(Your task):
Copy each line containing "Fitness" from the listing below.

(Records supplied):
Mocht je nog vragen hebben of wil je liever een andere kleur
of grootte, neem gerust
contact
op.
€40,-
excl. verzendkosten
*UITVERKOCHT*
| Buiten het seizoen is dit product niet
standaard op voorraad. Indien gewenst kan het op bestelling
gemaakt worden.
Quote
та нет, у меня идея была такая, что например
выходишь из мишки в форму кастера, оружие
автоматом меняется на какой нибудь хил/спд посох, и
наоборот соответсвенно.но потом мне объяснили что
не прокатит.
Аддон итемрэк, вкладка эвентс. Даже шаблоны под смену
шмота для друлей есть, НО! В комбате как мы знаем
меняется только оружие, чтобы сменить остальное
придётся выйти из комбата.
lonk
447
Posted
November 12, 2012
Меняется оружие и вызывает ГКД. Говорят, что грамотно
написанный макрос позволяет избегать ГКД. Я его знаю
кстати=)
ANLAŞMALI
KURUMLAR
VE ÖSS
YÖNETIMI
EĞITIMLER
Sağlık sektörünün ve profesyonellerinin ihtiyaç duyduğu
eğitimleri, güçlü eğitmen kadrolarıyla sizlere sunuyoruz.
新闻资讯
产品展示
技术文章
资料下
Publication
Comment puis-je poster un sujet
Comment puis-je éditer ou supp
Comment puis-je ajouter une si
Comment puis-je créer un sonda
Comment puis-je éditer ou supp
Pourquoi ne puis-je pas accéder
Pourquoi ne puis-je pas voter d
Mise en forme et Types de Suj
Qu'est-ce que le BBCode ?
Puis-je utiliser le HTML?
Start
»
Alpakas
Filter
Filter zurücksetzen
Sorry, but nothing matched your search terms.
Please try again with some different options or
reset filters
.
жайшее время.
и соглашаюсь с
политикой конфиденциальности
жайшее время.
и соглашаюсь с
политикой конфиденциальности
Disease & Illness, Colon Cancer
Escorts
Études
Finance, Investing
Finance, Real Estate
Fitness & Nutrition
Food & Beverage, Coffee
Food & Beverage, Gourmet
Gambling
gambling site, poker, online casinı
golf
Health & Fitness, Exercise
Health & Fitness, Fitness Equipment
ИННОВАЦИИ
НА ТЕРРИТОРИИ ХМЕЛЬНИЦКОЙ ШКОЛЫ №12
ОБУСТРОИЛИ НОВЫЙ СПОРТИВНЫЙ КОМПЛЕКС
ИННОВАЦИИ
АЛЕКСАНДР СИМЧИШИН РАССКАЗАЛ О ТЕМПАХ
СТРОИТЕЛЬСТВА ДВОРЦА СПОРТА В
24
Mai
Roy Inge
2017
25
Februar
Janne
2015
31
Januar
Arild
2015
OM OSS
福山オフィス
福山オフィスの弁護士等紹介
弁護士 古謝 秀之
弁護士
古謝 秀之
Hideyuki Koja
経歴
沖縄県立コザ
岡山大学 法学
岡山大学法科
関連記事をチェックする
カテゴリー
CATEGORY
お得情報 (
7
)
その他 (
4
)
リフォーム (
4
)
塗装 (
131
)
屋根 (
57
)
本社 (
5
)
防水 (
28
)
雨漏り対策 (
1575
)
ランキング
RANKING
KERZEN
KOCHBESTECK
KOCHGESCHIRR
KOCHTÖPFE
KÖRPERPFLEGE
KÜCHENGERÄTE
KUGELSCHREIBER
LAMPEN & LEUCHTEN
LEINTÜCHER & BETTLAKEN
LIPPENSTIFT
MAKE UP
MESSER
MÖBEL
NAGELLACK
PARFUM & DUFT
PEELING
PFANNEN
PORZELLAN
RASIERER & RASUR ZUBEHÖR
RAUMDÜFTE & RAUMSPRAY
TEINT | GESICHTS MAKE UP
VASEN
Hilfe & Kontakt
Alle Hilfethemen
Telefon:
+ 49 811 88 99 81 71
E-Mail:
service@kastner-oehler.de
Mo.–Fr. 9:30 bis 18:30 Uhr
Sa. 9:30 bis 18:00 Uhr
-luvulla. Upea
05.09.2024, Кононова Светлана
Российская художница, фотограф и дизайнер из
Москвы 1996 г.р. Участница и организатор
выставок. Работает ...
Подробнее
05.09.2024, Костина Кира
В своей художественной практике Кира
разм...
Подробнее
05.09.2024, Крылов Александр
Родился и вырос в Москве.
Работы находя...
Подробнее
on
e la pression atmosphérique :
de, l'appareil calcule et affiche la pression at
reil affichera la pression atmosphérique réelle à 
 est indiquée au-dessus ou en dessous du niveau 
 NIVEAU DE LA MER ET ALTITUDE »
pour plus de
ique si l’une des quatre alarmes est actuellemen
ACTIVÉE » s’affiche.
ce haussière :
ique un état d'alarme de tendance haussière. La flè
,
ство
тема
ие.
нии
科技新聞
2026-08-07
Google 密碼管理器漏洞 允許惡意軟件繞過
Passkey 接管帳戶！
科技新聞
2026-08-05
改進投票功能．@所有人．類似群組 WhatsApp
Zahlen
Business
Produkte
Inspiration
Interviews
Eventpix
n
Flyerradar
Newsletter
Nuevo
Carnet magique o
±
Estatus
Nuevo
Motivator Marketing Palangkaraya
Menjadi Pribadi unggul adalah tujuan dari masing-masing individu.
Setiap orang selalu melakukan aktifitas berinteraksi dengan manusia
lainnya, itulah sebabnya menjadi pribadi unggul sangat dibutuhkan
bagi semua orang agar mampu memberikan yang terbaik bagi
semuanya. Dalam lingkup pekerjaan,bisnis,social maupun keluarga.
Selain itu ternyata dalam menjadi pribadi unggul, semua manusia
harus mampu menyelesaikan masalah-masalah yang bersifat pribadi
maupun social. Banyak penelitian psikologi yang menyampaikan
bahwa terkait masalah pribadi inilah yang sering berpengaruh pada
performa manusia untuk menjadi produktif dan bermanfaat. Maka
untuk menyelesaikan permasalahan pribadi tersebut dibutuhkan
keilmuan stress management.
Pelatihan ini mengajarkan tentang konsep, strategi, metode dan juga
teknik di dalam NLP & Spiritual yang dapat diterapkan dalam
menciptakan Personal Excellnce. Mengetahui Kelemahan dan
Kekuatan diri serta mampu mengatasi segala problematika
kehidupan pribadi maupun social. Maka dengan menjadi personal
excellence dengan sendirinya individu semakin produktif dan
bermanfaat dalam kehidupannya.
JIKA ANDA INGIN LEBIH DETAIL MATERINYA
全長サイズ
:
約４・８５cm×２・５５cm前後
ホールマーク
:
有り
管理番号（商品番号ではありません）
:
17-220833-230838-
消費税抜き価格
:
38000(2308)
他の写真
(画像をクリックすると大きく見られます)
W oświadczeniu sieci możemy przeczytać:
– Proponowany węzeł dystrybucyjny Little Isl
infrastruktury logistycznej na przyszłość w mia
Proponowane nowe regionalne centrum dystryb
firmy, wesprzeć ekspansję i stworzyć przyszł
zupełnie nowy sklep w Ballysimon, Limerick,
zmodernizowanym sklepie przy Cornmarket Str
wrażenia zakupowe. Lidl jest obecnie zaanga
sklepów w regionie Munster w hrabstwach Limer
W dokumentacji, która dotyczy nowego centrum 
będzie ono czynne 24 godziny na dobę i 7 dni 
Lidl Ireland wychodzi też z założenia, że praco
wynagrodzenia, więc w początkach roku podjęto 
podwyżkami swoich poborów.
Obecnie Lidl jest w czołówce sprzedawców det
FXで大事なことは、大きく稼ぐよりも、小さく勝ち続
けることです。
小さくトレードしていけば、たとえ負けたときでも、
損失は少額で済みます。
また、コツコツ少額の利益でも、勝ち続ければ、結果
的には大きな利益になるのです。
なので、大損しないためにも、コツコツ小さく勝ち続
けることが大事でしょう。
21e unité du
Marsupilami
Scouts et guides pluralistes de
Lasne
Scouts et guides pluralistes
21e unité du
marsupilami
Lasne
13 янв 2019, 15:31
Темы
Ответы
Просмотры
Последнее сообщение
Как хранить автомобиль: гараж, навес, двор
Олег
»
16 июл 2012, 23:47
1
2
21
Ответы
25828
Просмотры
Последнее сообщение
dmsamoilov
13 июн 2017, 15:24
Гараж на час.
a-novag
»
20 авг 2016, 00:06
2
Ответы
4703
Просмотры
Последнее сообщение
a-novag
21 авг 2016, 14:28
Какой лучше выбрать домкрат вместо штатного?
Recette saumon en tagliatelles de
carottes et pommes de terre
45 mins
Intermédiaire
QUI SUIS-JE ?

(Final answer):
Fitness & Nutrition
Health & Fitness, Exercise
Health & Fitness, Fitness Equipment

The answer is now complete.